第23章 桜とぼくらの一週間【チョロ松/学生松】
愛菜といると、飽きないよな……。次から次へと大騒ぎだ。
彼女の人生は、毎日が大ニュースで溢れている。いつも全力、100%の愛菜で生きている。そんな彼女と過ごす未来は、きっとワクワクすることだらけに違いない。
「チョロ松くーん!」
先に着いた愛菜が僕を呼ぶ。
息を切らしながら、愛菜の隣に駆け寄ると、彼女はまっすぐ桜の木を指差した。
僕も視線を移す。
花は落ち、葉桜になっている。でも、よく見ると、一房だけ桜の花が残っていた。萎れることなく、きれいに咲いている。
「嘘だろ……」
僕は木に近づき、花を覗き込んだ。
可愛らしい薄桃色の花が風に揺れる。迷いなく咲き誇るその様子は、どことなく愛菜を思わせた。

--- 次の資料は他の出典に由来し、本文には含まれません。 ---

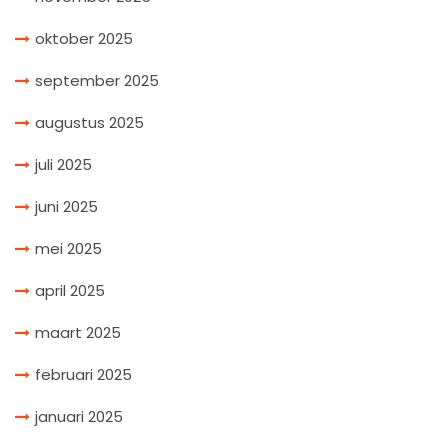
oktober 2025
september 2025
augustus 2025
juli 2025
juni 2025
mei 2025
april 2025
maart 2025
februari 2025
januari 2025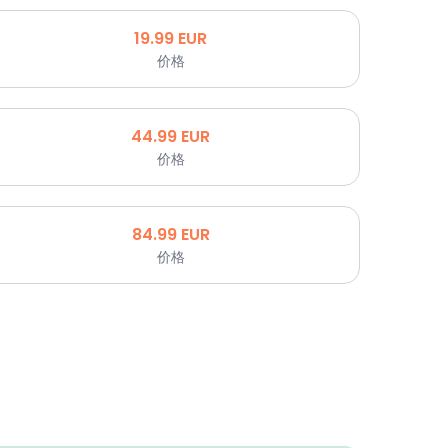
19.99
EUR
价格
44.99
EUR
价格
84.99
EUR
价格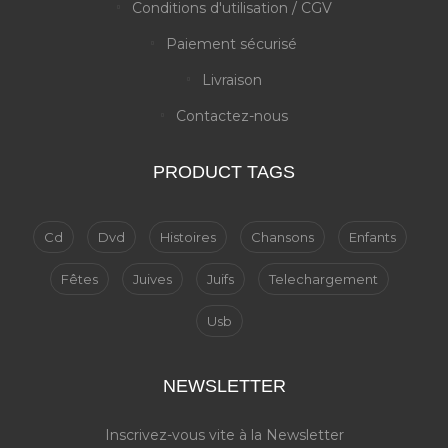
Conditions d'utilisation / CGV
Paiement sécurisé
Livraison
Contactez-nous
PRODUCT TAGS
Cd
Dvd
Histoires
Chansons
Enfants
Fêtes
Juives
Juifs
Telechargement
Usb
NEWSLETTER
Inscrivez-vous vite à la Newsletter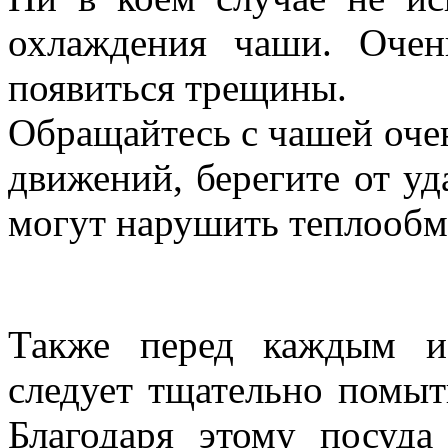
охлаждения чаши. Очен
появиться трещины.
Обращайтесь с чашей очен
движений, берегите от у
могут нарушить теплообм
Также перед каждым и
следует тщательно помы
Благодаря этому посуда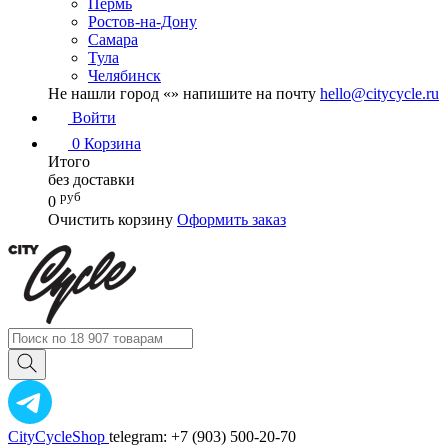
Пермь
Ростов-на-Дону
Самара
Тула
Челябинск
Не нашли город «
» напишите на почту
hello@citycycle.ru
Войти
0
Корзина
Итого
без доставки
руб
0
Очистить корзину
Оформить заказ
CityCycleShop
telegram: +7 (903) 500-20-70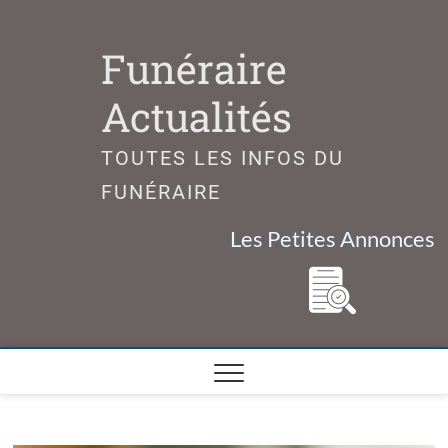
Skip
to
Funéraire
content
Actualités
TOUTES LES INFOS DU
FUNÉRAIRE
Les Petites Annonces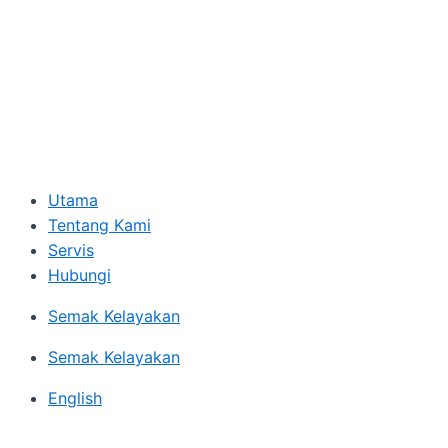
Utama
Tentang Kami
Servis
Hubungi
Semak Kelayakan
Semak Kelayakan
English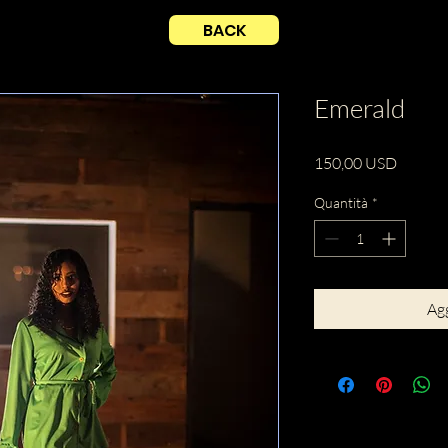
BACK
Emerald
Prezzo
150,00 USD
Quantità
*
Agg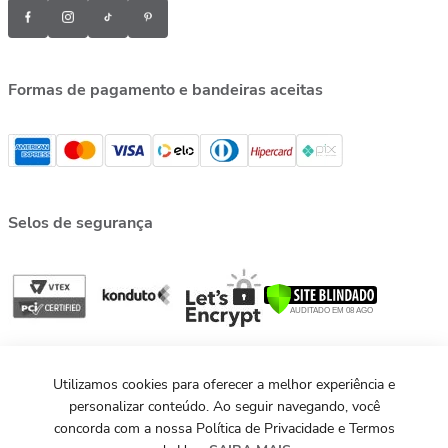
Formas de pagamento e bandeiras aceitas
Selos de segurança
Utilizamos cookies para oferecer a melhor experiência e
personalizar conteúdo. Ao seguir navegando, você
concorda com a nossa Política de Privacidade e Termos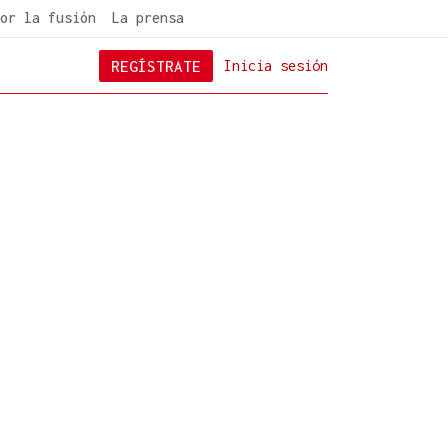
or la fusión
La prensa
REGÍSTRATE
Inicia sesión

「だから、言ったでしょ? 咲いていると信じてるって」
愛菜がすぐそばに来て、朗らかに言い放つ。
「…………」
僕は呆然と愛菜を見た。得意げな彼女の瞳は、春の陽の下でキラキラと輝いている。
「ね? だから、言うこと聞いてね、チョロ松くんっ!」
愛菜がふふふっと笑いながら、僕に抱きついた。
「分かったよ。で、何を聞けばいいの?」
腕に愛菜のぬくもりを感じる。背中に受けている春の日差しよりも暖かいかもしれない。
友情バランスなんて気にしていたのが馬鹿みたいだ。これからは、大好きな愛菜と一緒に色々なものを見たい、経験したい、味わいたい。友達としてじゃなくて、君のカレシとして。
「あのね、私がチョロ松くんに聞いてほしいのはね……」
小声で話し始める愛菜。
僕は桜の花を見つめながら、彼女の言葉に耳を傾けた。